Kieran Atkins, Ph.D. researcher and project lead from IBERS in Aberystwyth University, said, "AI tools like the one we have developed have the potential to revolutionize how we can develop new varieties of crops. It really is a game changer. Our algorithm collected data on over 300,000 individual fruits—underscoring the capability of deep learning as a robust tool for phenotyping very large populations."

"One of the most exciting aspects of this work is how accessible it makes large-scale phenotyping. By removing technical and time barriers, deep learning enables more researchers to explore plant traits at a scale that wasn't practical before. It's about unlocking new possibilities for discovery and innovation in plant science."

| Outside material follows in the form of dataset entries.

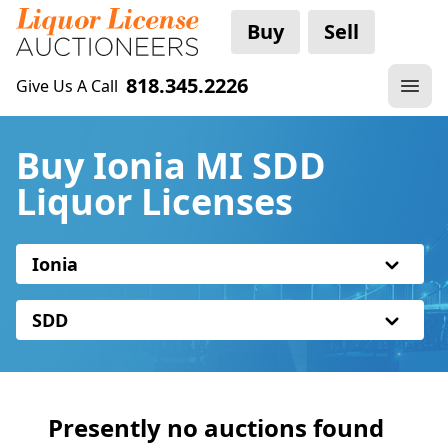
Buy
Sell
818.345.2226
Give Us A Call
Buy Ionia MI SDD
Liquor Licenses
Ionia
SDD
Presently no auctions found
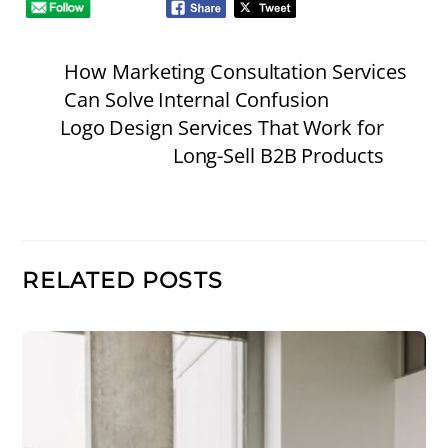
How Marketing Consultation Services
Can Solve Internal Confusion
Logo Design Services That Work for
Long-Sell B2B Products
RELATED POSTS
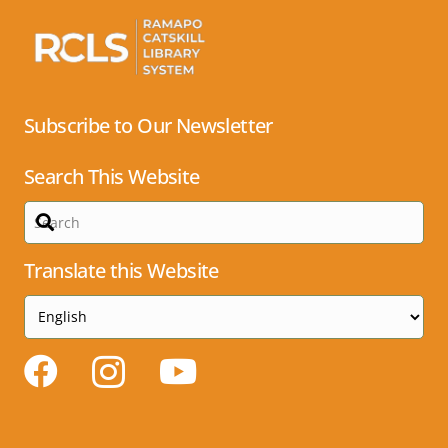
Subscribe to Our Newsletter
Search This Website
Translate this Website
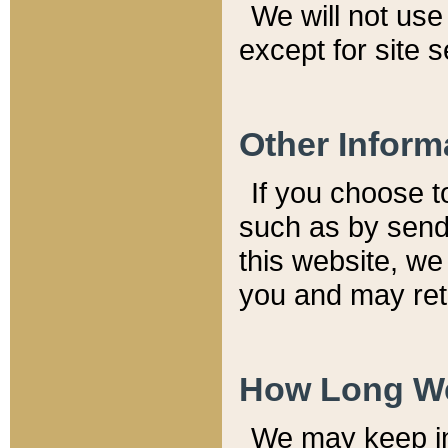
We will not use 
except for site 
Other Inform
If you choose t
such as by send
this website, we
you and may reta
How Long We
We may keep inf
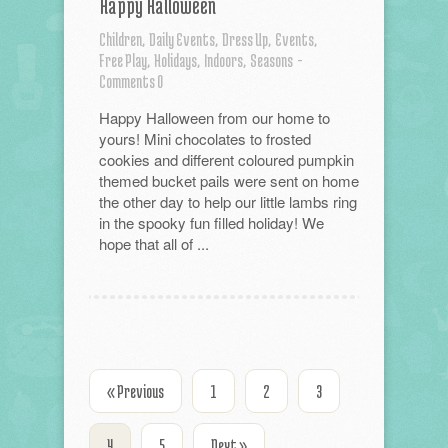
Happy Halloween
Children,
Daily Events,
Dress Up,
Events,
Free Play,
Holidays,
Indoors,
Seasons
-
Comments 0
Happy Halloween from our home to
yours! Mini chocolates to frosted
cookies and different coloured pumpkin
themed bucket pails were sent on home
the other day to help our little lambs ring
in the spooky fun filled holiday! We
hope that all of ...
« Previous
1
2
3
4
5
Next »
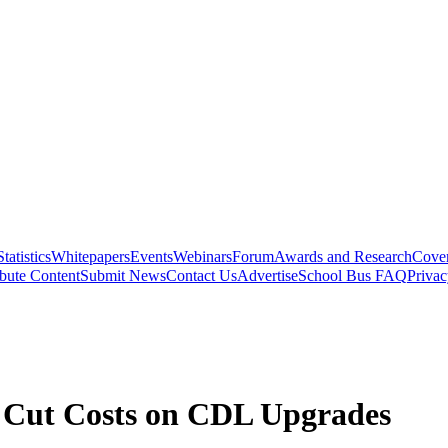
Statistics
Whitepapers
Events
Webinars
Forum
Awards and Research
Cover
bute Content
Submit News
Contact Us
Advertise
School Bus FAQ
Privac
o Cut Costs on CDL Upgrades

Professor John Doonan, director of the National Plant Phenomics Centre, added, "The results demonstrate that deep learning AI can provide data with the quality and accuracy required for genetic analysis and breeding. This shows how advanced imaging and AI can transform the way we connect plant form to genetic function.

"Initially, we developed the tools for a small weedy plant that's often used as a model in labs around the world, but very similar approaches work extremely well on brassica crops. This is an important step toward scalable, data-rich phenotyping that not only accelerates research but also supports more predictive approaches to crop improvement."

The team has made their MorphPod tool available online, enabling researchers around the world to replicate or adapt the system for use with other plant species.